The biggest single reason for the increased number of prisoners in the county jail is related to drugs, according to both Adams and Millsap.

"Drugs, they are the root of all evil," the sheriff said. "It is the cause of burglaries, crimes against people, and is very costly. It costs us in our judicial system."

The county also must provide lawyers for those prisoners that cannot afford them, as well as to provide food and housing for prisoners.

"We have to feed and clothe them but they are incarcerated in the jail to keep them off the streets in the best interest of the public," Adams said. "It's just a tremendous burden on the taxpayers to support a system."

Not only must the county look to satisfying the state requirements for the number of jail employees, they must also begin to look a little further down the road to a time when the jail may have to be be expanded or a new facility built.

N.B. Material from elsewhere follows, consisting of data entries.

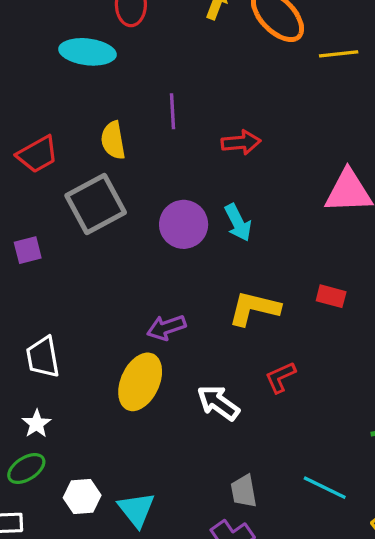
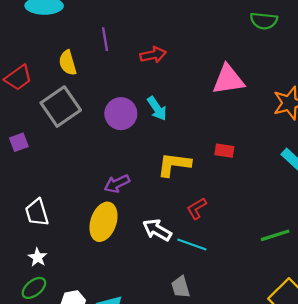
cyan line: (325, 488) -> (192, 244), moved

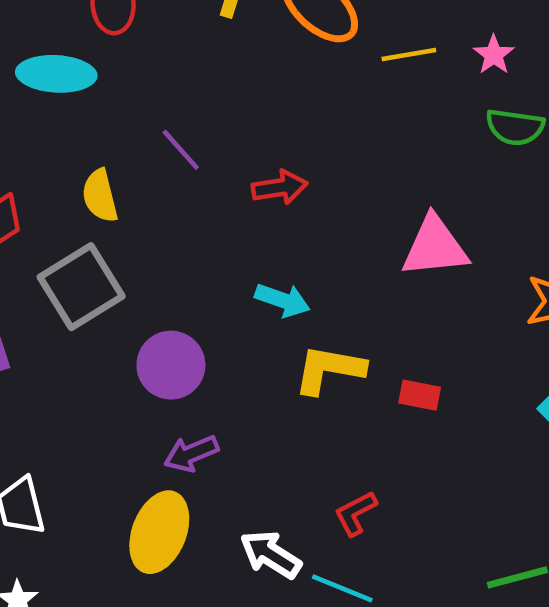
purple line: (105, 39) -> (181, 150), turned -35
cyan arrow: (157, 108) -> (282, 300), turned -40
purple circle: (121, 114) -> (171, 365), moved
yellow L-shape: (174, 164) -> (329, 369), moved

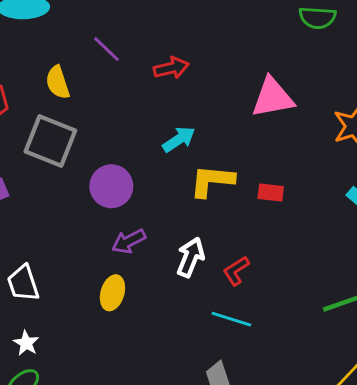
gray square: (81, 287) -> (50, 141), turned -32
cyan arrow: (282, 300) -> (179, 139), turned -48
yellow ellipse: (159, 532) -> (112, 293), size x0.7
white arrow: (271, 554) -> (190, 257), moved, turned 84

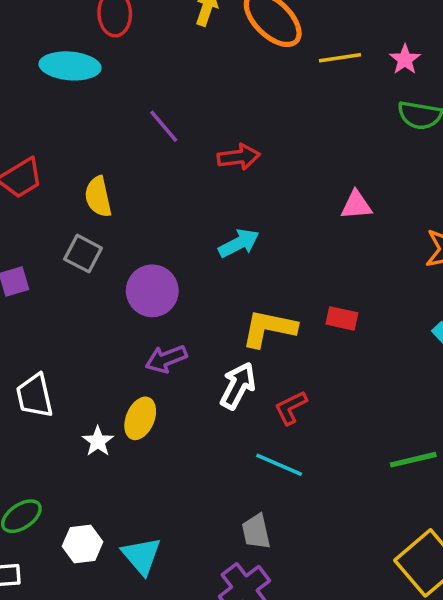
yellow semicircle: (58, 82) -> (98, 197), moved
pink triangle: (273, 98) -> (356, 205), size x0.6
gray square: (50, 141) -> (83, 254), moved, size x0.6
yellow L-shape: (212, 181) -> (269, 328), moved
white star: (26, 343) -> (98, 441), moved

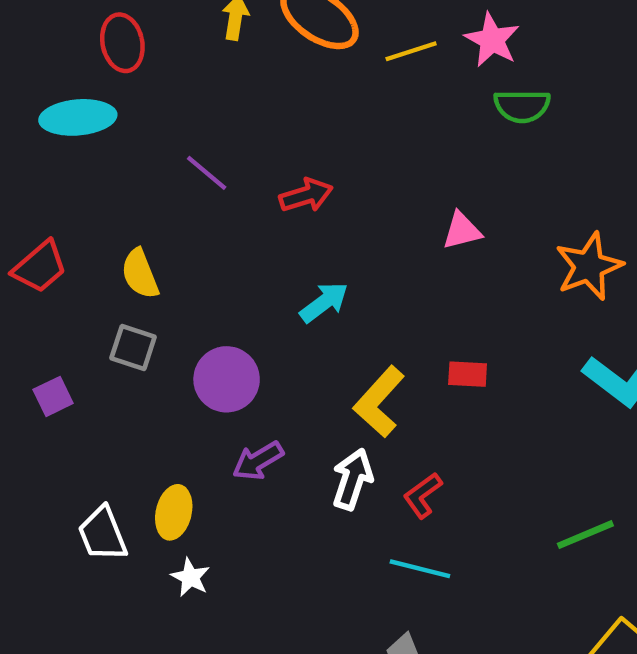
pink star: (405, 59) -> (492, 40), size x1.4
yellow L-shape: (269, 328) -> (379, 402), turned -50
yellow ellipse: (140, 418) -> (174, 512), moved

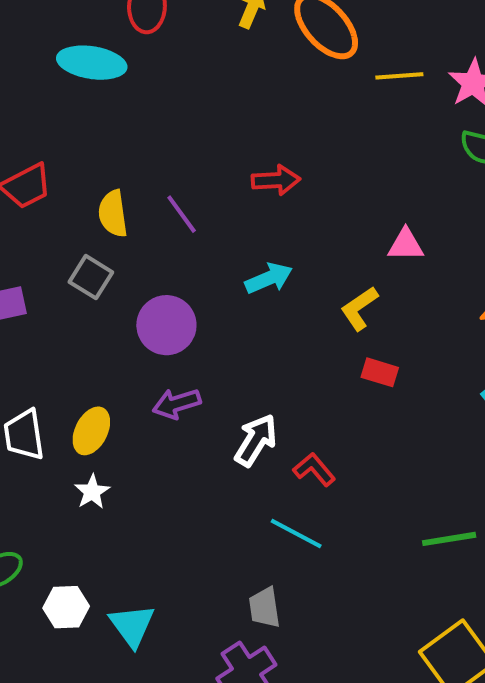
purple line: (207, 173) -> (182, 214), moved
yellow L-shape: (379, 402) -> (359, 308), moved, size x0.7
red L-shape: (423, 495) -> (314, 469), turned 72

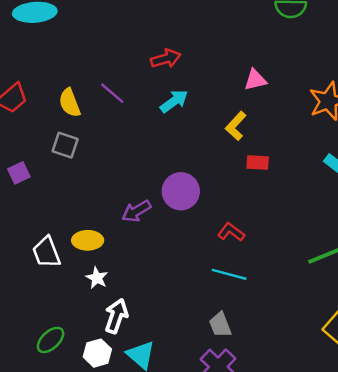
cyan arrow: (269, 278) -> (174, 101), moved
purple circle: (166, 325) -> (181, 191), moved
yellow ellipse: (91, 431) -> (88, 240), turned 76
white arrow: (256, 440) -> (116, 316), moved

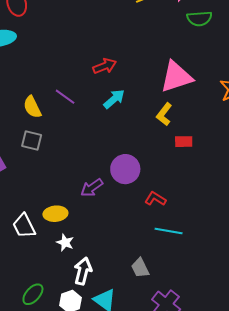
pink triangle: (255, 80) -> (176, 77), size x1.8
red L-shape: (231, 232) -> (155, 199), moved
gray trapezoid: (220, 325) -> (140, 268), moved

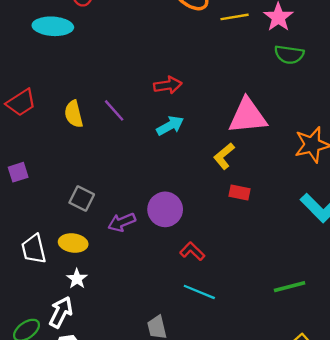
gray square: (32, 141) -> (82, 199), moved
white arrow: (83, 271) -> (61, 312), moved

While Hopkins County Jail is certified to house 98 prisoners, there have been only two months this year in which that number was not exceeded. In 2003, the number of prisoners exceeded certified capacity six of the 12 months.

The daily average number of prisoners in the jail last month was 115. Of that number, 12 per day were awaiting transfer to state prisons. The remaining number were either awaiting trial or revocation proceedings or serving sentences in the county jail for misdemeanor offenses.

Jail records indicate there were about 94 male inmates and 20 female inmates.

'We are always hoping the system will get a little bit better where we don't have to house that many down there," Sheriff Adams said. "We're always looking for that."

The constant increase in the numbers of prisoners held in the county jail would not lead one to realistically expect to see an inmate population more in line with the certified bed capacity at the jail.

Continually increasing numbers could force the county to expand the jail.

"One of the things you just don't like to do is to expand facilities such as the jail," Adams said. "We are going to hold off on that as long as we can."

Another problem at the jail involves the need to move prisoners to the courthouse for court appearances. With the prisoner-jailer ratio crowding state limits, the sheriff said deputies must be taken off routine patrol to have enough officers to manage the transportation to and from the courtrooms.

Adams said that, ideally, a future jail facility would include enough space for a small courtroom in which judges would come to the jail for arraignments, docket calls and other proceedings leading up to trial.

The many possible sizes and configurations have not received much more than cursory consideration, the most recent more than a year ago.

Adams said the last dollar estimate he had for a jail expansion came in at more than $1.5 million.

Judge Millsap said some preliminary discussions have been held regarding the jail, but there are no immediate plans to begin looking into any kind of jail expansion, but agrees those discussions will have to begin soon.